--- START ---

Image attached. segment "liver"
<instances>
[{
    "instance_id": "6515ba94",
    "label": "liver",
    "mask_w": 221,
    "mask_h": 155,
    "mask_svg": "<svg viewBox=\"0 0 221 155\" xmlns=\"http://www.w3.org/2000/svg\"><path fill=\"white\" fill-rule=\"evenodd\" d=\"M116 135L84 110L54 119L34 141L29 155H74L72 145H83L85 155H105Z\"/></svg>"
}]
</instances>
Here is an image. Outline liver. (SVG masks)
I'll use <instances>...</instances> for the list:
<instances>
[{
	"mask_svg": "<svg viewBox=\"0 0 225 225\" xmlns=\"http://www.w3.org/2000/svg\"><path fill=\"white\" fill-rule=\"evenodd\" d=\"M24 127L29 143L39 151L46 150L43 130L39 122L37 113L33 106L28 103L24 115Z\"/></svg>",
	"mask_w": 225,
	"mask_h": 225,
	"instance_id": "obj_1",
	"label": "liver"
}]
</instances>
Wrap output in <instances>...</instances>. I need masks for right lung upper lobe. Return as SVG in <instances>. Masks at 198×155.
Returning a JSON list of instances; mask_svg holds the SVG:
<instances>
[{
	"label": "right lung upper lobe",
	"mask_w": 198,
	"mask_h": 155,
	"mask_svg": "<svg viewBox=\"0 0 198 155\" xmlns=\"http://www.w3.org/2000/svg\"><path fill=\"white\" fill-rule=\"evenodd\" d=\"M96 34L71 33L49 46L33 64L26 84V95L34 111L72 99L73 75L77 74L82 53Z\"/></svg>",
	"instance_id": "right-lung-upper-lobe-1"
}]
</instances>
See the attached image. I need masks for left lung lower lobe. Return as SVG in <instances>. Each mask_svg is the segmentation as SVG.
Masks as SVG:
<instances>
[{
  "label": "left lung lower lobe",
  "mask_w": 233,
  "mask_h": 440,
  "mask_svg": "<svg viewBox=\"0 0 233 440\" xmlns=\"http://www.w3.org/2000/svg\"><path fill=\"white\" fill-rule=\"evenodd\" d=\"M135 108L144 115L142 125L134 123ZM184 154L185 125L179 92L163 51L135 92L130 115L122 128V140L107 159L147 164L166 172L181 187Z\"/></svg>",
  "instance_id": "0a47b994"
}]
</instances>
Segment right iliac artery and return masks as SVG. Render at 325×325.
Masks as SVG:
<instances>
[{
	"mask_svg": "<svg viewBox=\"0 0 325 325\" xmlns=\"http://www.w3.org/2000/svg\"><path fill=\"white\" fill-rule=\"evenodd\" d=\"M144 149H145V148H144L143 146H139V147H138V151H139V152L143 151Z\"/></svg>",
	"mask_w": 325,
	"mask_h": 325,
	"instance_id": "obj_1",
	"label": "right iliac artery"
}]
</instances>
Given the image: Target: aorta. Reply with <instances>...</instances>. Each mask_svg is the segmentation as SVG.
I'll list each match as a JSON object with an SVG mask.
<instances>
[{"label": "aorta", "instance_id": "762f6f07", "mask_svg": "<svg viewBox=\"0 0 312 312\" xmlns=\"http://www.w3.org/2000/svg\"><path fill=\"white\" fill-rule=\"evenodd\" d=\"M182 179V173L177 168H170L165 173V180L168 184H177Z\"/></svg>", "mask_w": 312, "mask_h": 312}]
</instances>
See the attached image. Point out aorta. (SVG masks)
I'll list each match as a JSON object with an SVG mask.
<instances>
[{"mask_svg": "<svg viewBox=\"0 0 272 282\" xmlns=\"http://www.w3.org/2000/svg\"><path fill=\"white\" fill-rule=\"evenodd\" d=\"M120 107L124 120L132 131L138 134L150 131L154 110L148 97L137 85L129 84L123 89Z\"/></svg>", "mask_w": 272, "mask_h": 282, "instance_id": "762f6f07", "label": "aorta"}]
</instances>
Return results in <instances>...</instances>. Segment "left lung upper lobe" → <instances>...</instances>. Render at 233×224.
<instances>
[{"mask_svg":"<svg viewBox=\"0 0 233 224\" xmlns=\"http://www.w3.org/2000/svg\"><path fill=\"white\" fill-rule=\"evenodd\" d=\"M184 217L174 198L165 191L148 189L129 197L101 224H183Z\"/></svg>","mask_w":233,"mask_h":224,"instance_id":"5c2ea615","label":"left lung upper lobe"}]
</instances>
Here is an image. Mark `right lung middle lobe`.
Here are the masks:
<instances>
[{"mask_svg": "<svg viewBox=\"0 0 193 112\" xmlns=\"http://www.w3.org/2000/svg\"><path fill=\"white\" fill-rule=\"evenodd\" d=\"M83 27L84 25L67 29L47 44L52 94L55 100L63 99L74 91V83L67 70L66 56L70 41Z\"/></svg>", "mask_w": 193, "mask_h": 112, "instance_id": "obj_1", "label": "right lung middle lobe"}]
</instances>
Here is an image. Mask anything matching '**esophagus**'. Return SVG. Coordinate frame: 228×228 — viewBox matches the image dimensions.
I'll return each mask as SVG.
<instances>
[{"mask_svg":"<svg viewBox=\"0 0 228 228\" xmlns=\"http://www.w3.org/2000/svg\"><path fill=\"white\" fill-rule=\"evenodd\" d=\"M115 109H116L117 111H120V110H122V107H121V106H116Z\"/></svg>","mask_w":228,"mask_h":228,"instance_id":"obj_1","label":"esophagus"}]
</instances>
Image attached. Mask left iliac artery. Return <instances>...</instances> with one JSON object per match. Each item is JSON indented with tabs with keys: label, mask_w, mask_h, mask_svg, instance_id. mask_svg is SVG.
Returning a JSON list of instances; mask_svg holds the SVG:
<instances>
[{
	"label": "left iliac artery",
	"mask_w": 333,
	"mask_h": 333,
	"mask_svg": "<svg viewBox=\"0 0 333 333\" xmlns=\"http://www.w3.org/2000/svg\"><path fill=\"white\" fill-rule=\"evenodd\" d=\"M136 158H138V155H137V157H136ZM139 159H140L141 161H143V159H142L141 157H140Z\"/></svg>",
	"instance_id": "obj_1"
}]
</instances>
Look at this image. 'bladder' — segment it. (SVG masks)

--- END ---

§ **Goal of the exercise**
Each record must be transcribed word for word.

§ **Result of this exercise**
Image attached. segment "liver"
<instances>
[{
    "instance_id": "6515ba94",
    "label": "liver",
    "mask_w": 221,
    "mask_h": 155,
    "mask_svg": "<svg viewBox=\"0 0 221 155\" xmlns=\"http://www.w3.org/2000/svg\"><path fill=\"white\" fill-rule=\"evenodd\" d=\"M116 135L84 110L54 119L34 141L29 155H74L72 145H83L85 155H105Z\"/></svg>"
}]
</instances>
Here is an image. Outline liver. (SVG masks)
I'll use <instances>...</instances> for the list:
<instances>
[{
	"mask_svg": "<svg viewBox=\"0 0 225 225\" xmlns=\"http://www.w3.org/2000/svg\"><path fill=\"white\" fill-rule=\"evenodd\" d=\"M24 127L29 143L39 151L46 150L43 130L39 122L37 113L33 106L28 103L24 115Z\"/></svg>",
	"mask_w": 225,
	"mask_h": 225,
	"instance_id": "obj_1",
	"label": "liver"
}]
</instances>
Wrap output in <instances>...</instances>. I need masks for right lung upper lobe. Return as SVG in <instances>. Masks at 198×155.
Returning a JSON list of instances; mask_svg holds the SVG:
<instances>
[{
	"label": "right lung upper lobe",
	"mask_w": 198,
	"mask_h": 155,
	"mask_svg": "<svg viewBox=\"0 0 198 155\" xmlns=\"http://www.w3.org/2000/svg\"><path fill=\"white\" fill-rule=\"evenodd\" d=\"M96 34L71 33L49 46L33 64L26 84V95L34 111L72 99L73 75L77 74L82 53Z\"/></svg>",
	"instance_id": "right-lung-upper-lobe-1"
}]
</instances>
See the attached image. I need masks for left lung lower lobe. Return as SVG in <instances>. Each mask_svg is the segmentation as SVG.
Masks as SVG:
<instances>
[{
  "label": "left lung lower lobe",
  "mask_w": 233,
  "mask_h": 440,
  "mask_svg": "<svg viewBox=\"0 0 233 440\" xmlns=\"http://www.w3.org/2000/svg\"><path fill=\"white\" fill-rule=\"evenodd\" d=\"M135 108L144 115L142 125L134 123ZM184 154L185 125L179 92L163 51L135 92L130 115L122 128V140L107 159L147 164L166 172L181 187Z\"/></svg>",
  "instance_id": "0a47b994"
}]
</instances>
Segment right iliac artery and return masks as SVG. Render at 325×325.
Masks as SVG:
<instances>
[{
	"mask_svg": "<svg viewBox=\"0 0 325 325\" xmlns=\"http://www.w3.org/2000/svg\"><path fill=\"white\" fill-rule=\"evenodd\" d=\"M144 149H145V148H144L143 146H139V147H138V151H139V152L143 151Z\"/></svg>",
	"mask_w": 325,
	"mask_h": 325,
	"instance_id": "obj_1",
	"label": "right iliac artery"
}]
</instances>
Given the image: Target: aorta. Reply with <instances>...</instances>. Each mask_svg is the segmentation as SVG.
I'll list each match as a JSON object with an SVG mask.
<instances>
[{"label": "aorta", "instance_id": "762f6f07", "mask_svg": "<svg viewBox=\"0 0 312 312\" xmlns=\"http://www.w3.org/2000/svg\"><path fill=\"white\" fill-rule=\"evenodd\" d=\"M182 179V173L177 168H170L165 173V180L168 184H177Z\"/></svg>", "mask_w": 312, "mask_h": 312}]
</instances>
See the attached image. Point out aorta. (SVG masks)
I'll list each match as a JSON object with an SVG mask.
<instances>
[{"mask_svg": "<svg viewBox=\"0 0 272 282\" xmlns=\"http://www.w3.org/2000/svg\"><path fill=\"white\" fill-rule=\"evenodd\" d=\"M120 107L124 120L132 131L138 134L150 131L154 110L148 97L137 85L129 84L123 89Z\"/></svg>", "mask_w": 272, "mask_h": 282, "instance_id": "762f6f07", "label": "aorta"}]
</instances>
Return results in <instances>...</instances>. Segment "left lung upper lobe" → <instances>...</instances>. Render at 233×224.
<instances>
[{"mask_svg":"<svg viewBox=\"0 0 233 224\" xmlns=\"http://www.w3.org/2000/svg\"><path fill=\"white\" fill-rule=\"evenodd\" d=\"M184 217L174 198L165 191L148 189L129 197L101 224H183Z\"/></svg>","mask_w":233,"mask_h":224,"instance_id":"5c2ea615","label":"left lung upper lobe"}]
</instances>
Here is an image. Mark `right lung middle lobe`.
Here are the masks:
<instances>
[{"mask_svg": "<svg viewBox=\"0 0 193 112\" xmlns=\"http://www.w3.org/2000/svg\"><path fill=\"white\" fill-rule=\"evenodd\" d=\"M83 27L84 25L67 29L47 44L52 94L55 100L63 99L74 91V83L67 70L66 56L70 41Z\"/></svg>", "mask_w": 193, "mask_h": 112, "instance_id": "obj_1", "label": "right lung middle lobe"}]
</instances>
Here is an image. Mask anything matching '**esophagus**'. Return SVG. Coordinate frame: 228×228 — viewBox matches the image dimensions.
I'll return each mask as SVG.
<instances>
[{"mask_svg":"<svg viewBox=\"0 0 228 228\" xmlns=\"http://www.w3.org/2000/svg\"><path fill=\"white\" fill-rule=\"evenodd\" d=\"M115 109H116L117 111H120V110H122V107H121V106H116Z\"/></svg>","mask_w":228,"mask_h":228,"instance_id":"obj_1","label":"esophagus"}]
</instances>
Image attached. Mask left iliac artery. Return <instances>...</instances> with one JSON object per match. Each item is JSON indented with tabs with keys: label, mask_w, mask_h, mask_svg, instance_id. mask_svg is SVG.
Returning a JSON list of instances; mask_svg holds the SVG:
<instances>
[{
	"label": "left iliac artery",
	"mask_w": 333,
	"mask_h": 333,
	"mask_svg": "<svg viewBox=\"0 0 333 333\" xmlns=\"http://www.w3.org/2000/svg\"><path fill=\"white\" fill-rule=\"evenodd\" d=\"M136 158H138V155H137V157H136ZM139 159H140L141 161H143V159H142L141 157H140Z\"/></svg>",
	"instance_id": "obj_1"
}]
</instances>
Look at this image. 'bladder' — segment it. (SVG masks)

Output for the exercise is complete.